> _Material supplied_:
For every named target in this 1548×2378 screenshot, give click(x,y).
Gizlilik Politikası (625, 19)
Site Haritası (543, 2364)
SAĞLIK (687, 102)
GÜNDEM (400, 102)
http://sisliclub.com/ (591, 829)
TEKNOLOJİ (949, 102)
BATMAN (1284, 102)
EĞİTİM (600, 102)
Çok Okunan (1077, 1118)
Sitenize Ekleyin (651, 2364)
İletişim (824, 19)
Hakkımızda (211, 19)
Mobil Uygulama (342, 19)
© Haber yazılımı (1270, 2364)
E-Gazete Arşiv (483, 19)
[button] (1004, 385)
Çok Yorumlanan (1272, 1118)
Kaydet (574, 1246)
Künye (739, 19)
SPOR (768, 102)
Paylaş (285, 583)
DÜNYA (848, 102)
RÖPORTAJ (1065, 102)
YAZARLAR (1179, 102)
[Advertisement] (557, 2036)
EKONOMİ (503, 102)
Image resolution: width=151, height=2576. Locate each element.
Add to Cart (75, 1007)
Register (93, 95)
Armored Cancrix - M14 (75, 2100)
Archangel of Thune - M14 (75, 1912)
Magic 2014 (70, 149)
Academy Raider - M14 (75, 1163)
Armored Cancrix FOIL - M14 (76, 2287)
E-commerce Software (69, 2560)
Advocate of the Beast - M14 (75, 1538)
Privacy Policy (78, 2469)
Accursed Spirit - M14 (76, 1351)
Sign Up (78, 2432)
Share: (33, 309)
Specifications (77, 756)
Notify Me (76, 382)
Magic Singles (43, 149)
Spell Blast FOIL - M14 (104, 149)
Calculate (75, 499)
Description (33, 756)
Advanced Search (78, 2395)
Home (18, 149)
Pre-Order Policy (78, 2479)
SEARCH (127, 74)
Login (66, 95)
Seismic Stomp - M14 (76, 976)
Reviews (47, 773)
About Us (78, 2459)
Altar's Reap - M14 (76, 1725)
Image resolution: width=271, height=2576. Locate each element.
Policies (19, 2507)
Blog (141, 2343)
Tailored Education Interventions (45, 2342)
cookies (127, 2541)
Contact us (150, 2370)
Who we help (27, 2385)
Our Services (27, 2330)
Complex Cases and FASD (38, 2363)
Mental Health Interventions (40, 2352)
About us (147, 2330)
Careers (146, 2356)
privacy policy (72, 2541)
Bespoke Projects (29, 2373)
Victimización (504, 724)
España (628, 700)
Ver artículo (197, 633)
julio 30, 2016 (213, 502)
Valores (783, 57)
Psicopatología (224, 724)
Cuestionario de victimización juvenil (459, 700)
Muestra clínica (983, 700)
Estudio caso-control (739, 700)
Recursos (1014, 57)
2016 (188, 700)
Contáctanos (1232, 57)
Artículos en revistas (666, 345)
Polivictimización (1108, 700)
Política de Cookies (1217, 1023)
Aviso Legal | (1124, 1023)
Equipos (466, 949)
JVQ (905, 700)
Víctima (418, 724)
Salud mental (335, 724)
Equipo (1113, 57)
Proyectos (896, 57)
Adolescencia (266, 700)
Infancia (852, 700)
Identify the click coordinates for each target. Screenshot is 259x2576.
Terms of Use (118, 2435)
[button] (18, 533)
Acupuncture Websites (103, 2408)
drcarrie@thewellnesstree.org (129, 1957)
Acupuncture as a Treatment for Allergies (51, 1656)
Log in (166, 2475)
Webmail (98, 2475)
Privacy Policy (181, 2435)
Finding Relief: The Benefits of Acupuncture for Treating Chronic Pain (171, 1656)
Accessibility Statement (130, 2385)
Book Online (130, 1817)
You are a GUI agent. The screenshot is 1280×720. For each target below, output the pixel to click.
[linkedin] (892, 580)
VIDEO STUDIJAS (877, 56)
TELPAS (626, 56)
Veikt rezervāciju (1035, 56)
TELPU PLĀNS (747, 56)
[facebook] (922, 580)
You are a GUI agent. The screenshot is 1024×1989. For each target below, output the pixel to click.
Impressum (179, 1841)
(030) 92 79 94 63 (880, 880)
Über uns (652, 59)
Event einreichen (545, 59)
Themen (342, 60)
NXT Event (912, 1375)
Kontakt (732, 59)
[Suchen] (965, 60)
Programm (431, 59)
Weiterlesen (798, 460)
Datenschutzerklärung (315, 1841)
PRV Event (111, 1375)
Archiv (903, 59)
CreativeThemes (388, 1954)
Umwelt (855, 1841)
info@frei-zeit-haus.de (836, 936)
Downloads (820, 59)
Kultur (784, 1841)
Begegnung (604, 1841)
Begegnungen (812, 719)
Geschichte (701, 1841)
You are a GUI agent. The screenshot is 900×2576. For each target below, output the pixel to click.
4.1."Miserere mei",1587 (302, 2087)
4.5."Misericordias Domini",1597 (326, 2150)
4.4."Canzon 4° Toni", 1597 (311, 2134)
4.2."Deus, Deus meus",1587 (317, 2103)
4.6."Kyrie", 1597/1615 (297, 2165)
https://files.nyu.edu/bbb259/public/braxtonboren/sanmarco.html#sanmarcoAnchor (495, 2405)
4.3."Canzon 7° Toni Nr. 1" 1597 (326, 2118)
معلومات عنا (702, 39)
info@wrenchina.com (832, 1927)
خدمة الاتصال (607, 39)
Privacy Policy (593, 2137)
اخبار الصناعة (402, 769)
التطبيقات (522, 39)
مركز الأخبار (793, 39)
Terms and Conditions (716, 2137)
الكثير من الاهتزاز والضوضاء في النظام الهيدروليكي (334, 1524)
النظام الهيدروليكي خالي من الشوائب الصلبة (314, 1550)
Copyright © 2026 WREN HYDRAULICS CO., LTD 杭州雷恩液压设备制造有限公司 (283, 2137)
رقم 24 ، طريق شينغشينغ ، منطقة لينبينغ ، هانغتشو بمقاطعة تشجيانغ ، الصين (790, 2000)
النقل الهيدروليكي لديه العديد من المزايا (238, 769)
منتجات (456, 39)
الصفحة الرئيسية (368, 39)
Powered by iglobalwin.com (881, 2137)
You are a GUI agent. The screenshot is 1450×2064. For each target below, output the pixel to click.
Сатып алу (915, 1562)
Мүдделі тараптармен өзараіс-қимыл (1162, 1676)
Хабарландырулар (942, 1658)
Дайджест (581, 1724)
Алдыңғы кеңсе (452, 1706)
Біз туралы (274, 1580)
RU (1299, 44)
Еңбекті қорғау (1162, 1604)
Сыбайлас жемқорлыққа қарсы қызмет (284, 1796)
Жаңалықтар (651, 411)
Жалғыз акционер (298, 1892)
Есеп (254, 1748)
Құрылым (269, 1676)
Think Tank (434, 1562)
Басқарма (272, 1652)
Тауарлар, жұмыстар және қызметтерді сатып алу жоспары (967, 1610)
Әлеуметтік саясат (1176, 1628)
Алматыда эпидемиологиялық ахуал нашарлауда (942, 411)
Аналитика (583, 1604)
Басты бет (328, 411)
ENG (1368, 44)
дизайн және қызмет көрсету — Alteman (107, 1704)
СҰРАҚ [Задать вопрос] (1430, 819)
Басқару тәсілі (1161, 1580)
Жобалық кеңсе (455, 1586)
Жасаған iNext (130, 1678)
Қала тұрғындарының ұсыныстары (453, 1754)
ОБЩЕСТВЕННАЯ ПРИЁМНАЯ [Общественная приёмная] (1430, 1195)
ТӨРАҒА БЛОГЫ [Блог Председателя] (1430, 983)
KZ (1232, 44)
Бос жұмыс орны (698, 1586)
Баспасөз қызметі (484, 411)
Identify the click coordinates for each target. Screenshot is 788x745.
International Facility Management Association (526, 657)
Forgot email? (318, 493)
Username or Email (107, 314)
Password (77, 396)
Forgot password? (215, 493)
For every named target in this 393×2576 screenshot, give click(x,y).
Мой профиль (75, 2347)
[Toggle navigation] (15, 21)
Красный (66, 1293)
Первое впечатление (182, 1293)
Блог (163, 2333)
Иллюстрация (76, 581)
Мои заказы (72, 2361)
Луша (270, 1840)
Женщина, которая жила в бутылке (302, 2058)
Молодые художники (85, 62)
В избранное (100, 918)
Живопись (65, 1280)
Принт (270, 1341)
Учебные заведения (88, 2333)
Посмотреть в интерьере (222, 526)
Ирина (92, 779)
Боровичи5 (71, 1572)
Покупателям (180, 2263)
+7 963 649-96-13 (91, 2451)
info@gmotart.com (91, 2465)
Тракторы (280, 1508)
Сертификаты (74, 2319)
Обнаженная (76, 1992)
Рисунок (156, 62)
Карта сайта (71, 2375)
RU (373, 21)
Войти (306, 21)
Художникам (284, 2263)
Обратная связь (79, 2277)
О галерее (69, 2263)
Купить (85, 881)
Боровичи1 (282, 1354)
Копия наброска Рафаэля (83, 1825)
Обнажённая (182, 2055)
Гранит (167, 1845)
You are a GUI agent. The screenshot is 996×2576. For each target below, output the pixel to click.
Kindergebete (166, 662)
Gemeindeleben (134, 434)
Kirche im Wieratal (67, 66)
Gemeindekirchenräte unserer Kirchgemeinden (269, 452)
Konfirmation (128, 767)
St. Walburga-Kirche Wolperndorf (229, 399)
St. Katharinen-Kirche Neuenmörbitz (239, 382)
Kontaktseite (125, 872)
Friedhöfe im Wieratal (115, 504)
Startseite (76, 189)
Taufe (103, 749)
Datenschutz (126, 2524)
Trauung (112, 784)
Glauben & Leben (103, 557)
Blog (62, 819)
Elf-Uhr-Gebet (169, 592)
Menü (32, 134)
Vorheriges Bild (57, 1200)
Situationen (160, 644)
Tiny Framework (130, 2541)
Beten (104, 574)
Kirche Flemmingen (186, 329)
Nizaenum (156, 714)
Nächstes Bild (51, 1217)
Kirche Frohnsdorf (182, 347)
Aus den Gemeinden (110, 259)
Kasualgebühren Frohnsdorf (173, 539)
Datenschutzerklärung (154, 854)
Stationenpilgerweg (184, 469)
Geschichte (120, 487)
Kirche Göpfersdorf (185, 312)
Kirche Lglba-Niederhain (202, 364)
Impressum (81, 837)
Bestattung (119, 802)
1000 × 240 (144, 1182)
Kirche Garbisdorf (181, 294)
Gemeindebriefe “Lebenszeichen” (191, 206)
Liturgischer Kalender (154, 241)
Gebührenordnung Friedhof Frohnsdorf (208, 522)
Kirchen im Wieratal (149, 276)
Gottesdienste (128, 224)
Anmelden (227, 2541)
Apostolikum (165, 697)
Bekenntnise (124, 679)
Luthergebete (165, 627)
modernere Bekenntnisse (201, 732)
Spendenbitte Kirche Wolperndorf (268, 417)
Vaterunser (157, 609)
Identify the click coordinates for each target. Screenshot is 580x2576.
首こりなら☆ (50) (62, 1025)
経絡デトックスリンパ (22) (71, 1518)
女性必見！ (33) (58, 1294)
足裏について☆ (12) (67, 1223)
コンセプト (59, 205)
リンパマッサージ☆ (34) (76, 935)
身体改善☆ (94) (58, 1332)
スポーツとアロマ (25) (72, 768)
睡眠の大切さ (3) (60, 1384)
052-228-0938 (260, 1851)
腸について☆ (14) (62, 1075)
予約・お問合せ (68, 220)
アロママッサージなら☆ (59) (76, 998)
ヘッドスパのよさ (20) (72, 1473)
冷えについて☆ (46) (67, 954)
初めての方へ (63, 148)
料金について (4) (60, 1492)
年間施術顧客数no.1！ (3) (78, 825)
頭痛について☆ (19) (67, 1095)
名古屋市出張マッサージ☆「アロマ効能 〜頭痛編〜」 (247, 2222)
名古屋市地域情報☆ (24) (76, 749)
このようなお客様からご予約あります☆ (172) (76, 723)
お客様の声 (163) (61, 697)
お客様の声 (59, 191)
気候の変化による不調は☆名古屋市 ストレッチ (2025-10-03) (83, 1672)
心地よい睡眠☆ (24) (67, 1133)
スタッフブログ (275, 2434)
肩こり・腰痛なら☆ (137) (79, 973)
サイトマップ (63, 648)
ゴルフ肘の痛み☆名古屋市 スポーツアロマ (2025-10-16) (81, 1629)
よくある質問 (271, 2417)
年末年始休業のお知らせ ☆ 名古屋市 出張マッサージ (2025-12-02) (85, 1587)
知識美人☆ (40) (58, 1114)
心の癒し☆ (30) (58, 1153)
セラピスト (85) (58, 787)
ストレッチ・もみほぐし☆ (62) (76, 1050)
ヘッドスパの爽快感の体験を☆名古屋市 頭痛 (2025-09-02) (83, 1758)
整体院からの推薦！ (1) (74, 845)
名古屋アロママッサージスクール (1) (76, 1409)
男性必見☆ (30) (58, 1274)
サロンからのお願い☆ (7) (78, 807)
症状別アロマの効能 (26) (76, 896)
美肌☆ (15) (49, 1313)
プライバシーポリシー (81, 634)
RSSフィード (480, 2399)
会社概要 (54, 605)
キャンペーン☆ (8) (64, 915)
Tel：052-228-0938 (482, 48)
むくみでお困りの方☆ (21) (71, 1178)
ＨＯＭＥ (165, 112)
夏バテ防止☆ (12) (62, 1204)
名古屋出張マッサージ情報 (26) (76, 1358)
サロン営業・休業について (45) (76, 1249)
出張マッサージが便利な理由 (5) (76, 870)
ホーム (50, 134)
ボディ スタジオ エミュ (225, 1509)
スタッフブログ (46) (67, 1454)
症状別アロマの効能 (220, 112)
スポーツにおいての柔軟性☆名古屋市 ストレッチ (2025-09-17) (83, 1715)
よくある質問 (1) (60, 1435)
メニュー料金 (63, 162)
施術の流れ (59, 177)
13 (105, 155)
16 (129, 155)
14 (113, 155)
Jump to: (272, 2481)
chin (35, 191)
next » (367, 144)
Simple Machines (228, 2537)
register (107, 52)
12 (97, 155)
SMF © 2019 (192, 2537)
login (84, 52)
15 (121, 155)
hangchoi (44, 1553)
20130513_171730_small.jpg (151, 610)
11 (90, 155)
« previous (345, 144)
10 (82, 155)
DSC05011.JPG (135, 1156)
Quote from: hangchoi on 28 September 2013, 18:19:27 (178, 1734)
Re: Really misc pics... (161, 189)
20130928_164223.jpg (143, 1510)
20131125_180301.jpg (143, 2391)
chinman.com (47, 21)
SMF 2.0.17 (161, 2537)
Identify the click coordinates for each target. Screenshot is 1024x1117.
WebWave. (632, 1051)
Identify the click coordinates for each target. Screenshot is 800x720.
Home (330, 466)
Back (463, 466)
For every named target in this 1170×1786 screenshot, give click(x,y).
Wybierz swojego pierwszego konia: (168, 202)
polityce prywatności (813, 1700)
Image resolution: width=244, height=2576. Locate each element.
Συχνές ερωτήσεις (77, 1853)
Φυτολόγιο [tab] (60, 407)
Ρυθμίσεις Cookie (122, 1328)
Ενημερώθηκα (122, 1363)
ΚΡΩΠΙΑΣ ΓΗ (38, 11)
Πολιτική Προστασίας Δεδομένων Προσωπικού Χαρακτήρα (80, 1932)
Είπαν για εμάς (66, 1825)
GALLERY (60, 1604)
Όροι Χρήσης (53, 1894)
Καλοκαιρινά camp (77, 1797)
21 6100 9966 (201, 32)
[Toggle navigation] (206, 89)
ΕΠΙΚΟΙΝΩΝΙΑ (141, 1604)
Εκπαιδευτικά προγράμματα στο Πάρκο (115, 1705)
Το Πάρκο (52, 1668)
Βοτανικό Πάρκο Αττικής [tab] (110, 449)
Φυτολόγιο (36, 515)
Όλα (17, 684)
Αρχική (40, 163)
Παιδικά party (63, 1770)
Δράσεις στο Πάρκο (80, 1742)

> _Aim of the exercise_:
Using the data above, print exactly the lines from the line that contains "[linkedin] (892, 580)" through the line that contains "You are a GUI agent. The screenshot is 900×2576.", with both included.

> _Answer space_:
[linkedin] (892, 580)
VIDEO STUDIJAS (877, 56)
TELPAS (626, 56)
Veikt rezervāciju (1035, 56)
TELPU PLĀNS (747, 56)
[facebook] (922, 580)
You are a GUI agent. The screenshot is 1024×1989. For each target below, output the pixel to click.
Impressum (179, 1841)
(030) 92 79 94 63 (880, 880)
Über uns (652, 59)
Event einreichen (545, 59)
Themen (342, 60)
NXT Event (912, 1375)
Kontakt (732, 59)
[Suchen] (965, 60)
Programm (431, 59)
Weiterlesen (798, 460)
Datenschutzerklärung (315, 1841)
PRV Event (111, 1375)
Archiv (903, 59)
CreativeThemes (388, 1954)
Umwelt (855, 1841)
info@frei-zeit-haus.de (836, 936)
Downloads (820, 59)
Kultur (784, 1841)
Begegnung (604, 1841)
Begegnungen (812, 719)
Geschichte (701, 1841)
You are a GUI agent. The screenshot is 900×2576. For each target below, output the pixel to click.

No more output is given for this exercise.